Dataset records —
--- START ---

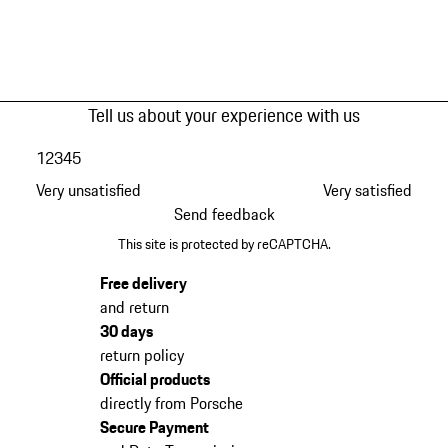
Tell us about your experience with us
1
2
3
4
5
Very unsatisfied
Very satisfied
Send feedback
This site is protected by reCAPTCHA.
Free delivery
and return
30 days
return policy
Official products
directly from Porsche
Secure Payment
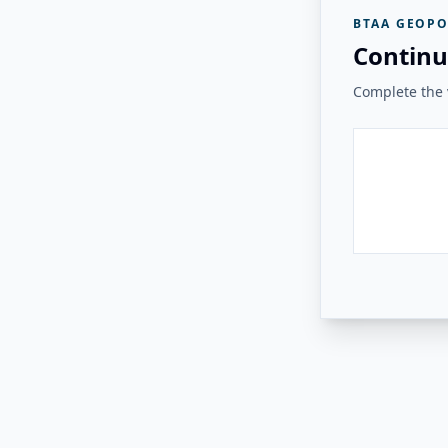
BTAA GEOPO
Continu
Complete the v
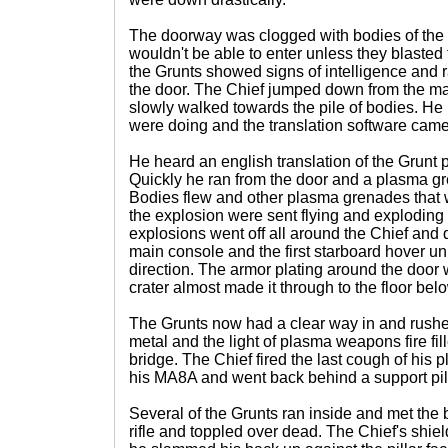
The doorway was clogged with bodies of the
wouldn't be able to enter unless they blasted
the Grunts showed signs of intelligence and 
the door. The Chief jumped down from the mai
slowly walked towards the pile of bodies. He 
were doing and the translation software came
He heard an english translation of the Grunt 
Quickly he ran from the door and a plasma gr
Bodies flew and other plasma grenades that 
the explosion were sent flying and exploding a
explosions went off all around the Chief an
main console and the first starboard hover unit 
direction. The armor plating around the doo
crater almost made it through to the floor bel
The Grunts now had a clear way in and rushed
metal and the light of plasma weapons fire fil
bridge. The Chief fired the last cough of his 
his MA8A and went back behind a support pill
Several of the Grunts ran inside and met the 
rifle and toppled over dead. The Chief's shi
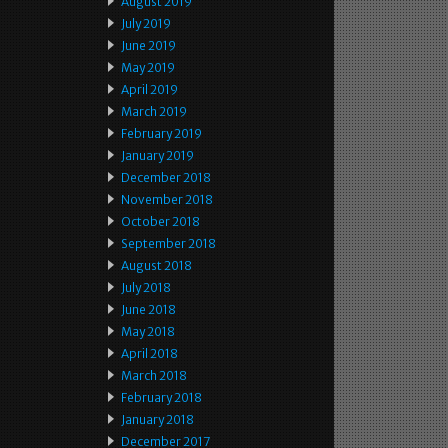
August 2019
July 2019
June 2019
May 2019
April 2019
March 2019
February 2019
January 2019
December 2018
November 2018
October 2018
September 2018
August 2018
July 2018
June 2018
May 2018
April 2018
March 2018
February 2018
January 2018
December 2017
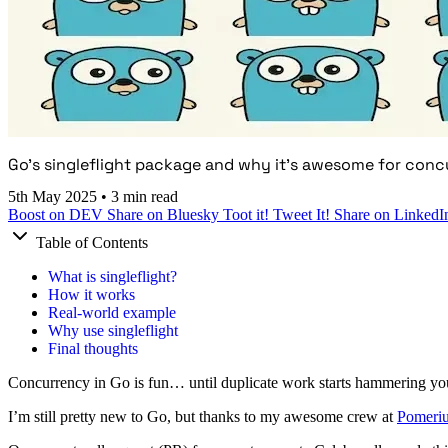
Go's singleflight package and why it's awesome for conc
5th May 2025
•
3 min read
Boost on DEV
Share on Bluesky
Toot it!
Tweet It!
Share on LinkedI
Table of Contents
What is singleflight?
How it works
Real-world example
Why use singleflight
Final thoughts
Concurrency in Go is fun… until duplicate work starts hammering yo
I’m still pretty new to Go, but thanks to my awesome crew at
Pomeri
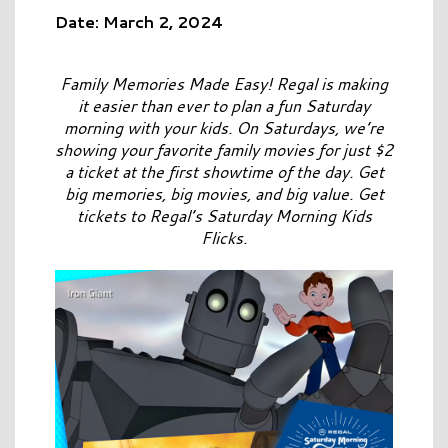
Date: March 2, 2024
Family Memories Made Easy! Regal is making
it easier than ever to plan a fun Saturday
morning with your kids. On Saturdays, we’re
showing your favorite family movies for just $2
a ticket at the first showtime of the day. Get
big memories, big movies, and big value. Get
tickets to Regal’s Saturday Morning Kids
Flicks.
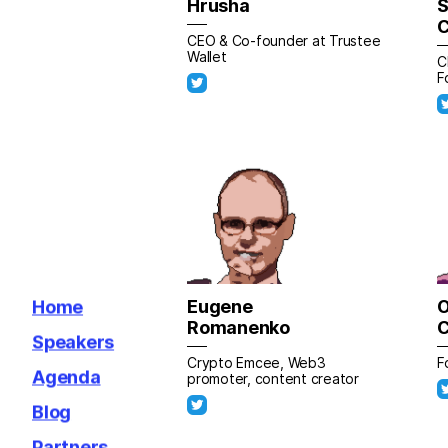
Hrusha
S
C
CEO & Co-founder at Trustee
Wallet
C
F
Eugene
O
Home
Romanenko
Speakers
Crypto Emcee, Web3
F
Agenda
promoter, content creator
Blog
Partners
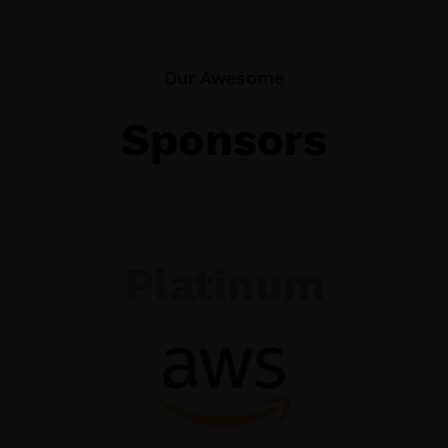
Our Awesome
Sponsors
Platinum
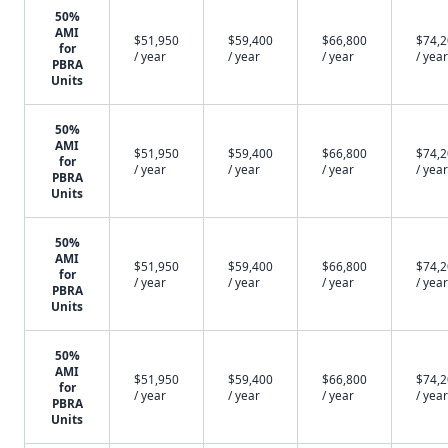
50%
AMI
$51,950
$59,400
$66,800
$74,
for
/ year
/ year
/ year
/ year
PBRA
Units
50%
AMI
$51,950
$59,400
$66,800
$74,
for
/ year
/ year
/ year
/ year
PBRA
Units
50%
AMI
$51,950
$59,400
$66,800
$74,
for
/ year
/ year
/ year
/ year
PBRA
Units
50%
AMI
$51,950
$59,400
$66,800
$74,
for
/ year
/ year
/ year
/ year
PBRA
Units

--- END ---

Would you please copy exactly the part of the entries above that begins at the line containing "the Grunts showed signs of intelligence and" and ends at the line containing "the explosion were", both lines included?

the Grunts showed signs of intelligence and 
the door. The Chief jumped down from the mai
slowly walked towards the pile of bodies. He 
were doing and the translation software came
He heard an english translation of the Grunt 
Quickly he ran from the door and a plasma gr
Bodies flew and other plasma grenades that 
the explosion were sent flying and exploding a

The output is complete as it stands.